The sorption characteristics of inorganic and organic compounds found in hydraulic fracturing flowback and produced water: Implications for fate and transport

  • Author / Creator
    Funk, Sean P
  • In recent years, due to increasing energy demands, hydraulic fracturing operations for recovering unconventional hydrocarbon resources has increased. Wastewater recovered is referred to as flowback and produced water (FPW), and is often saline, contains numerous organic and inorganic constituents, and may pose threats to groundwater resources. Hundreds of spills of FPW have been reported to the Alberta Energy Regulator each year. As such, the environmental risk that FPW may pose to shallow groundwater environments has emerged as a major concern in several jurisdictions. Recently, samples of FPW derived from hydraulic fracturing of the Duvernay Formation, near the Fox Creek, AB region, were characterized and found to contain a previously unidentified class of aryl phosphates (including diphenyl phosphate (DPP), triphenyl phosphate (TPP), among others).
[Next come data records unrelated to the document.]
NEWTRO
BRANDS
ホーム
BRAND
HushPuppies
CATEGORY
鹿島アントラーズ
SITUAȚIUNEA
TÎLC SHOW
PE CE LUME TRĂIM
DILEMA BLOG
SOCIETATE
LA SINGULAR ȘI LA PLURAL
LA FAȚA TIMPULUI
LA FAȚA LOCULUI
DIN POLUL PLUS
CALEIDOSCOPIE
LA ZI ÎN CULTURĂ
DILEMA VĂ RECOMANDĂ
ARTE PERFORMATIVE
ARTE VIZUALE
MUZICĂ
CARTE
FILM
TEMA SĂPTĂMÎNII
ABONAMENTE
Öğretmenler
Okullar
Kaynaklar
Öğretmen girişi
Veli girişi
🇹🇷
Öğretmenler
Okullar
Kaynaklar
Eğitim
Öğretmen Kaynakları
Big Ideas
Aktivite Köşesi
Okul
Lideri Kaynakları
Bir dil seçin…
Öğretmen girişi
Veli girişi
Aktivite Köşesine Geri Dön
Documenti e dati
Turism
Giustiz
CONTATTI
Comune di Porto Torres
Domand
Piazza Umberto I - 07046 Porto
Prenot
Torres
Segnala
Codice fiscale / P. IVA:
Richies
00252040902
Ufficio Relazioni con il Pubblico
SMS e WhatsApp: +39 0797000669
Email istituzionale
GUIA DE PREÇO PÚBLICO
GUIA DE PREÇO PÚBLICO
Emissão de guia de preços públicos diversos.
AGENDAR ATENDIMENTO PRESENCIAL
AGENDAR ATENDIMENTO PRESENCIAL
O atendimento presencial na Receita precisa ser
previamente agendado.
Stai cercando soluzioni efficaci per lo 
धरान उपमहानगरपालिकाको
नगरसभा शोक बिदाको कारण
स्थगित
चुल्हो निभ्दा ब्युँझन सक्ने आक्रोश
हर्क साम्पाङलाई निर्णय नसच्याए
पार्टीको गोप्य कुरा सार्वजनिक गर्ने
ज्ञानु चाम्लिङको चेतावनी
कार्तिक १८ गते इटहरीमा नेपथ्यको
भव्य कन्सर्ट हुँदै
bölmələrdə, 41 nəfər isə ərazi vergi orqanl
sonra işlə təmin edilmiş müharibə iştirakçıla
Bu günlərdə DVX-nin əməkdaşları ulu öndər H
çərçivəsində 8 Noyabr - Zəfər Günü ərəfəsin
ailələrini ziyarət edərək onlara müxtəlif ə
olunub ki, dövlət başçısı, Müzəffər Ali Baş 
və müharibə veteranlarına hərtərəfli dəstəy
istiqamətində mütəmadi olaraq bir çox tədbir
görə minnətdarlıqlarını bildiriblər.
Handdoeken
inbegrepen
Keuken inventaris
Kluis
As an emerging contaminant in soil and groundwater systems, as well as being potentially harmful to aquatic ecosystems, it is important to determine the environmental fate of these aryl phosphates if spilled in near-surface environments. Batch sorption experiments and bioassay toxicological studies were conducted on DPP, with the aim of determining: 1) the sorption behavior of DPP onto various surficial sediments collected within the Fox Creek, AB region; and 2) the toxicity of DPP toward aquatic ecosystems. We report that the sorption of DPP onto both clay-rich soils and sandy sediment was low compared to that of other aryl phosphates, with an average log KOC value of 2.30 ± 0.42 (1σ). Therefore, the transport of DPP in groundwater would be rapid due to its low degree of sorption on surficial materials. We also determined the acute 96 h-LC50 of DPP on zebrafish embryos to be 50.0 ± 7.1 mg/L. From the results of our study, we infer that DPP may pose an environmental risk to aquatic ecosystems if released into the environment.
    FPW is a highly complex fluid, containing numerous inorganic and organic constituents. Contaminants within this complex fluid may interact with each other, either synergistically or antagonistically, resulting in varied sorption behavior. Groundwater flow may also have an influence on how these contaminants sorb onto porous media. To quantify these impacts, batch and column experiments were conducted using FPW collected from hydraulic fracturing operations in the Duvernay Formation with soils collected from Fox Creek, AB. In our batch experiments, we found that for many of the dissolved inorganics (e.g. Sr, Cu, Ni), sorption was depressed relative to published literature values, likely a result of competition with other constituents within the fluid and the high ionic strength of the FPW. Differential sorption of polyethylene glycols (PEGs) was observed, with sorption increasing with increasing ethylene oxide numbers. Column experiments were also conducted to address how groundwater flow may influence sorption. Some dissolved inorganic constituents (e.g. Sr, Li, B) and PEGs were observed to exhibit depressed sorption compared to the batch experiments. We argue that sorption is non-instantaneous, characterized by two stages: a fast adsorption phase onto external sorption sites, followed by a slow absorption phase into internal sorption sites. Flow likely negated the latter process. However, the heavy metals (e.g. Cu) were observed to exhibit enhanced retention in the presence of flow. We argue that because the column experiments were conducted under anaerobic conditions, precipitation of heavy metal-bearing solids (possibly sulphides) may have acted to sequester these elements.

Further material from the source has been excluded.